### [EXERCISE AIM]
The records below need to come back exactly as they are, pictures omitted.

============

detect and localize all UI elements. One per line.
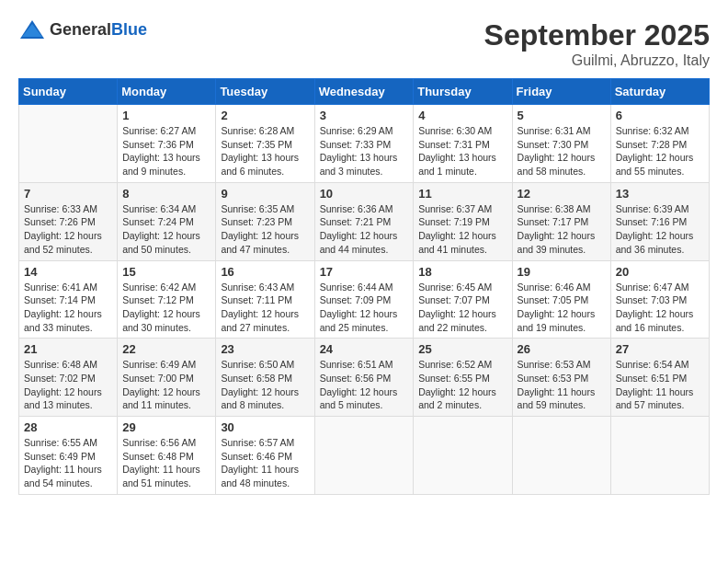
logo-general: General [50,20,111,39]
day-info: Sunrise: 6:32 AMSunset: 7:28 PMDaylight:… [616,124,704,178]
table-row: 3Sunrise: 6:29 AMSunset: 7:33 PMDaylight… [314,105,414,183]
table-row: 29Sunrise: 6:56 AMSunset: 6:48 PMDayligh… [118,417,216,495]
table-row: 7Sunrise: 6:33 AMSunset: 7:26 PMDaylight… [19,182,118,260]
day-number: 12 [518,187,606,201]
calendar-week-row: 21Sunrise: 6:48 AMSunset: 7:02 PMDayligh… [19,339,710,417]
table-row: 21Sunrise: 6:48 AMSunset: 7:02 PMDayligh… [19,339,118,417]
day-number: 4 [418,109,506,122]
table-row: 13Sunrise: 6:39 AMSunset: 7:16 PMDayligh… [610,182,709,260]
day-number: 28 [24,420,112,434]
day-number: 9 [221,187,309,201]
table-row: 2Sunrise: 6:28 AMSunset: 7:35 PMDaylight… [216,105,314,183]
day-number: 5 [518,109,606,122]
day-info: Sunrise: 6:47 AMSunset: 7:03 PMDaylight:… [616,281,704,335]
day-info: Sunrise: 6:29 AMSunset: 7:33 PMDaylight:… [320,124,409,178]
day-number: 15 [122,265,210,279]
day-number: 25 [418,342,506,356]
table-row: 9Sunrise: 6:35 AMSunset: 7:23 PMDaylight… [216,182,314,260]
day-info: Sunrise: 6:50 AMSunset: 6:58 PMDaylight:… [221,358,309,412]
day-number: 19 [518,265,606,279]
day-info: Sunrise: 6:27 AMSunset: 7:36 PMDaylight:… [122,124,210,178]
table-row: 16Sunrise: 6:43 AMSunset: 7:11 PMDayligh… [216,260,314,339]
table-row: 19Sunrise: 6:46 AMSunset: 7:05 PMDayligh… [512,260,610,339]
day-info: Sunrise: 6:51 AMSunset: 6:56 PMDaylight:… [320,358,409,412]
day-info: Sunrise: 6:30 AMSunset: 7:31 PMDaylight:… [418,124,506,178]
day-number: 26 [518,342,606,356]
day-info: Sunrise: 6:43 AMSunset: 7:11 PMDaylight:… [221,281,309,335]
header-wednesday: Wednesday [314,79,414,105]
day-number: 21 [24,342,112,356]
header-sunday: Sunday [19,79,118,105]
table-row: 8Sunrise: 6:34 AMSunset: 7:24 PMDaylight… [118,182,216,260]
day-number: 18 [418,265,506,279]
table-row: 26Sunrise: 6:53 AMSunset: 6:53 PMDayligh… [512,339,610,417]
table-row [414,417,512,495]
table-row [314,417,414,495]
header-saturday: Saturday [610,79,709,105]
day-info: Sunrise: 6:46 AMSunset: 7:05 PMDaylight:… [518,281,606,335]
day-info: Sunrise: 6:34 AMSunset: 7:24 PMDaylight:… [122,202,210,257]
day-info: Sunrise: 6:44 AMSunset: 7:09 PMDaylight:… [320,281,409,335]
table-row: 23Sunrise: 6:50 AMSunset: 6:58 PMDayligh… [216,339,314,417]
day-number: 1 [122,109,210,122]
day-info: Sunrise: 6:52 AMSunset: 6:55 PMDaylight:… [418,358,506,412]
table-row: 4Sunrise: 6:30 AMSunset: 7:31 PMDaylight… [414,105,512,183]
table-row: 6Sunrise: 6:32 AMSunset: 7:28 PMDaylight… [610,105,709,183]
day-number: 14 [24,265,112,279]
day-number: 30 [221,420,309,434]
day-number: 23 [221,342,309,356]
day-number: 17 [320,265,409,279]
day-info: Sunrise: 6:35 AMSunset: 7:23 PMDaylight:… [221,202,309,257]
day-number: 22 [122,342,210,356]
day-info: Sunrise: 6:56 AMSunset: 6:48 PMDaylight:… [122,436,210,490]
calendar-week-row: 1Sunrise: 6:27 AMSunset: 7:36 PMDaylight… [19,105,710,183]
table-row: 24Sunrise: 6:51 AMSunset: 6:56 PMDayligh… [314,339,414,417]
logo: GeneralBlue [18,18,147,40]
day-info: Sunrise: 6:36 AMSunset: 7:21 PMDaylight:… [320,202,409,257]
header-monday: Monday [118,79,216,105]
table-row: 28Sunrise: 6:55 AMSunset: 6:49 PMDayligh… [19,417,118,495]
calendar-table: Sunday Monday Tuesday Wednesday Thursday… [18,78,710,495]
table-row: 12Sunrise: 6:38 AMSunset: 7:17 PMDayligh… [512,182,610,260]
table-row: 22Sunrise: 6:49 AMSunset: 7:00 PMDayligh… [118,339,216,417]
day-number: 20 [616,265,704,279]
calendar-week-row: 7Sunrise: 6:33 AMSunset: 7:26 PMDaylight… [19,182,710,260]
table-row [512,417,610,495]
table-row [610,417,709,495]
table-row: 20Sunrise: 6:47 AMSunset: 7:03 PMDayligh… [610,260,709,339]
day-info: Sunrise: 6:31 AMSunset: 7:30 PMDaylight:… [518,124,606,178]
table-row: 17Sunrise: 6:44 AMSunset: 7:09 PMDayligh… [314,260,414,339]
day-number: 29 [122,420,210,434]
table-row: 15Sunrise: 6:42 AMSunset: 7:12 PMDayligh… [118,260,216,339]
day-info: Sunrise: 6:48 AMSunset: 7:02 PMDaylight:… [24,358,112,412]
header-thursday: Thursday [414,79,512,105]
day-number: 13 [616,187,704,201]
table-row: 1Sunrise: 6:27 AMSunset: 7:36 PMDaylight… [118,105,216,183]
header-friday: Friday [512,79,610,105]
day-info: Sunrise: 6:42 AMSunset: 7:12 PMDaylight:… [122,281,210,335]
logo-blue: Blue [111,20,147,39]
day-number: 10 [320,187,409,201]
day-info: Sunrise: 6:45 AMSunset: 7:07 PMDaylight:… [418,281,506,335]
header-tuesday: Tuesday [216,79,314,105]
day-info: Sunrise: 6:37 AMSunset: 7:19 PMDaylight:… [418,202,506,257]
day-number: 16 [221,265,309,279]
day-info: Sunrise: 6:49 AMSunset: 7:00 PMDaylight:… [122,358,210,412]
table-row: 10Sunrise: 6:36 AMSunset: 7:21 PMDayligh… [314,182,414,260]
day-info: Sunrise: 6:57 AMSunset: 6:46 PMDaylight:… [221,436,309,490]
table-row: 14Sunrise: 6:41 AMSunset: 7:14 PMDayligh… [19,260,118,339]
day-number: 11 [418,187,506,201]
day-number: 6 [616,109,704,122]
title-area: September 2025 Guilmi, Abruzzo, Italy [484,18,710,69]
day-info: Sunrise: 6:41 AMSunset: 7:14 PMDaylight:… [24,281,112,335]
table-row: 27Sunrise: 6:54 AMSunset: 6:51 PMDayligh… [610,339,709,417]
day-info: Sunrise: 6:55 AMSunset: 6:49 PMDaylight:… [24,436,112,490]
table-row: 11Sunrise: 6:37 AMSunset: 7:19 PMDayligh… [414,182,512,260]
day-number: 7 [24,187,112,201]
day-number: 8 [122,187,210,201]
day-number: 3 [320,109,409,122]
day-info: Sunrise: 6:39 AMSunset: 7:16 PMDaylight:… [616,202,704,257]
svg-marker-1 [22,24,42,37]
month-title: September 2025 [484,18,710,52]
table-row: 30Sunrise: 6:57 AMSunset: 6:46 PMDayligh… [216,417,314,495]
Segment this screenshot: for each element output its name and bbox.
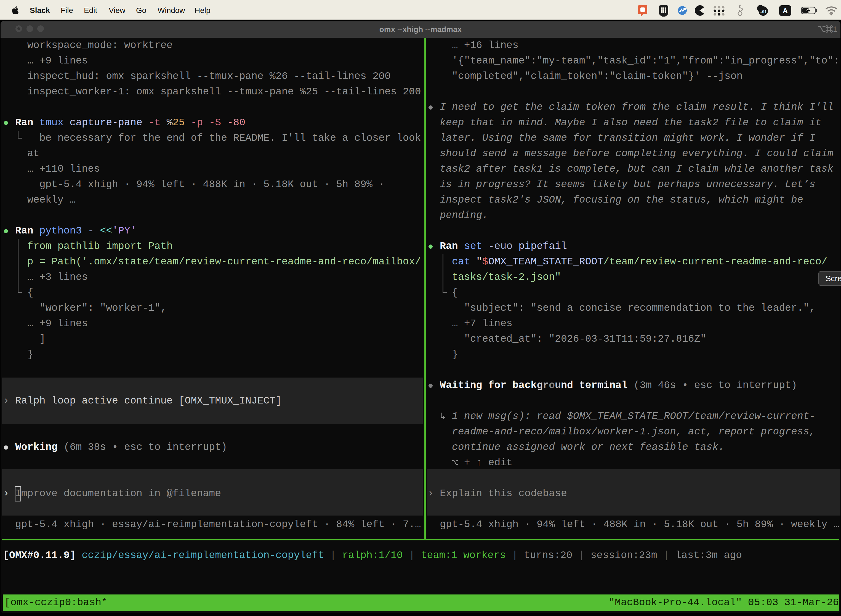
- svg-text:A: A: [783, 7, 788, 15]
- svg-text:..61: ..61: [760, 9, 766, 14]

============

### [WRITTEN RESPONSE]
detect and localize all UI elements. One per line.
logo-general: General [50,20,111,39]
day-info: Sunrise: 6:32 AMSunset: 7:28 PMDaylight:… [616,124,704,178]
table-row: 3Sunrise: 6:29 AMSunset: 7:33 PMDaylight… [314,105,414,183]
table-row: 29Sunrise: 6:56 AMSunset: 6:48 PMDayligh… [118,417,216,495]
table-row: 7Sunrise: 6:33 AMSunset: 7:26 PMDaylight… [19,182,118,260]
day-number: 12 [518,187,606,201]
calendar-week-row: 21Sunrise: 6:48 AMSunset: 7:02 PMDayligh… [19,339,710,417]
table-row: 21Sunrise: 6:48 AMSunset: 7:02 PMDayligh… [19,339,118,417]
day-number: 4 [418,109,506,122]
table-row: 13Sunrise: 6:39 AMSunset: 7:16 PMDayligh… [610,182,709,260]
day-number: 28 [24,420,112,434]
day-number: 9 [221,187,309,201]
table-row: 2Sunrise: 6:28 AMSunset: 7:35 PMDaylight… [216,105,314,183]
day-number: 5 [518,109,606,122]
day-info: Sunrise: 6:47 AMSunset: 7:03 PMDaylight:… [616,281,704,335]
day-info: Sunrise: 6:29 AMSunset: 7:33 PMDaylight:… [320,124,409,178]
day-number: 15 [122,265,210,279]
day-number: 25 [418,342,506,356]
table-row: 9Sunrise: 6:35 AMSunset: 7:23 PMDaylight… [216,182,314,260]
day-info: Sunrise: 6:50 AMSunset: 6:58 PMDaylight:… [221,358,309,412]
day-number: 19 [518,265,606,279]
day-info: Sunrise: 6:27 AMSunset: 7:36 PMDaylight:… [122,124,210,178]
table-row: 16Sunrise: 6:43 AMSunset: 7:11 PMDayligh… [216,260,314,339]
table-row: 19Sunrise: 6:46 AMSunset: 7:05 PMDayligh… [512,260,610,339]
day-info: Sunrise: 6:51 AMSunset: 6:56 PMDaylight:… [320,358,409,412]
day-info: Sunrise: 6:30 AMSunset: 7:31 PMDaylight:… [418,124,506,178]
day-number: 26 [518,342,606,356]
day-info: Sunrise: 6:43 AMSunset: 7:11 PMDaylight:… [221,281,309,335]
header-wednesday: Wednesday [314,79,414,105]
day-number: 21 [24,342,112,356]
header-sunday: Sunday [19,79,118,105]
table-row: 8Sunrise: 6:34 AMSunset: 7:24 PMDaylight… [118,182,216,260]
day-number: 18 [418,265,506,279]
table-row: 26Sunrise: 6:53 AMSunset: 6:53 PMDayligh… [512,339,610,417]
table-row [414,417,512,495]
table-row [314,417,414,495]
header-saturday: Saturday [610,79,709,105]
day-info: Sunrise: 6:46 AMSunset: 7:05 PMDaylight:… [518,281,606,335]
day-info: Sunrise: 6:34 AMSunset: 7:24 PMDaylight:… [122,202,210,257]
day-info: Sunrise: 6:44 AMSunset: 7:09 PMDaylight:… [320,281,409,335]
table-row: 23Sunrise: 6:50 AMSunset: 6:58 PMDayligh… [216,339,314,417]
day-number: 1 [122,109,210,122]
day-info: Sunrise: 6:52 AMSunset: 6:55 PMDaylight:… [418,358,506,412]
table-row: 4Sunrise: 6:30 AMSunset: 7:31 PMDaylight… [414,105,512,183]
table-row: 6Sunrise: 6:32 AMSunset: 7:28 PMDaylight… [610,105,709,183]
day-number: 14 [24,265,112,279]
day-number: 30 [221,420,309,434]
day-number: 23 [221,342,309,356]
day-number: 17 [320,265,409,279]
day-info: Sunrise: 6:35 AMSunset: 7:23 PMDaylight:… [221,202,309,257]
day-number: 22 [122,342,210,356]
day-info: Sunrise: 6:56 AMSunset: 6:48 PMDaylight:… [122,436,210,490]
calendar-week-row: 1Sunrise: 6:27 AMSunset: 7:36 PMDaylight… [19,105,710,183]
table-row: 24Sunrise: 6:51 AMSunset: 6:56 PMDayligh… [314,339,414,417]
logo: GeneralBlue [18,18,147,40]
day-info: Sunrise: 6:36 AMSunset: 7:21 PMDaylight:… [320,202,409,257]
header-monday: Monday [118,79,216,105]
table-row: 28Sunrise: 6:55 AMSunset: 6:49 PMDayligh… [19,417,118,495]
calendar-table: Sunday Monday Tuesday Wednesday Thursday… [18,78,710,495]
table-row: 12Sunrise: 6:38 AMSunset: 7:17 PMDayligh… [512,182,610,260]
table-row: 22Sunrise: 6:49 AMSunset: 7:00 PMDayligh… [118,339,216,417]
day-number: 20 [616,265,704,279]
calendar-week-row: 7Sunrise: 6:33 AMSunset: 7:26 PMDaylight… [19,182,710,260]
table-row [512,417,610,495]
table-row [610,417,709,495]
table-row: 20Sunrise: 6:47 AMSunset: 7:03 PMDayligh… [610,260,709,339]
day-info: Sunrise: 6:31 AMSunset: 7:30 PMDaylight:… [518,124,606,178]
table-row: 17Sunrise: 6:44 AMSunset: 7:09 PMDayligh… [314,260,414,339]
day-number: 29 [122,420,210,434]
table-row: 15Sunrise: 6:42 AMSunset: 7:12 PMDayligh… [118,260,216,339]
day-info: Sunrise: 6:48 AMSunset: 7:02 PMDaylight:… [24,358,112,412]
header-thursday: Thursday [414,79,512,105]
day-number: 13 [616,187,704,201]
table-row: 1Sunrise: 6:27 AMSunset: 7:36 PMDaylight… [118,105,216,183]
header-friday: Friday [512,79,610,105]
day-info: Sunrise: 6:42 AMSunset: 7:12 PMDaylight:… [122,281,210,335]
logo-blue: Blue [111,20,147,39]
day-number: 10 [320,187,409,201]
day-info: Sunrise: 6:45 AMSunset: 7:07 PMDaylight:… [418,281,506,335]
header-tuesday: Tuesday [216,79,314,105]
day-info: Sunrise: 6:37 AMSunset: 7:19 PMDaylight:… [418,202,506,257]
day-number: 16 [221,265,309,279]
day-info: Sunrise: 6:49 AMSunset: 7:00 PMDaylight:… [122,358,210,412]
table-row: 10Sunrise: 6:36 AMSunset: 7:21 PMDayligh… [314,182,414,260]
day-info: Sunrise: 6:57 AMSunset: 6:46 PMDaylight:… [221,436,309,490]
table-row: 14Sunrise: 6:41 AMSunset: 7:14 PMDayligh… [19,260,118,339]
day-number: 11 [418,187,506,201]
day-number: 6 [616,109,704,122]
title-area: September 2025 Guilmi, Abruzzo, Italy [484,18,710,69]
day-info: Sunrise: 6:41 AMSunset: 7:14 PMDaylight:… [24,281,112,335]
table-row: 27Sunrise: 6:54 AMSunset: 6:51 PMDayligh… [610,339,709,417]
day-info: Sunrise: 6:55 AMSunset: 6:49 PMDaylight:… [24,436,112,490]
table-row: 11Sunrise: 6:37 AMSunset: 7:19 PMDayligh… [414,182,512,260]
day-number: 7 [24,187,112,201]
day-number: 8 [122,187,210,201]
day-number: 3 [320,109,409,122]
day-info: Sunrise: 6:39 AMSunset: 7:16 PMDaylight:… [616,202,704,257]
svg-marker-1 [22,24,42,37]
month-title: September 2025 [484,18,710,52]
table-row: 30Sunrise: 6:57 AMSunset: 6:46 PMDayligh… [216,417,314,495]
Segment this screenshot: for each element output its name and bbox.
- svg-text:A: A: [783, 7, 788, 15]
- svg-text:..61: ..61: [760, 9, 766, 14]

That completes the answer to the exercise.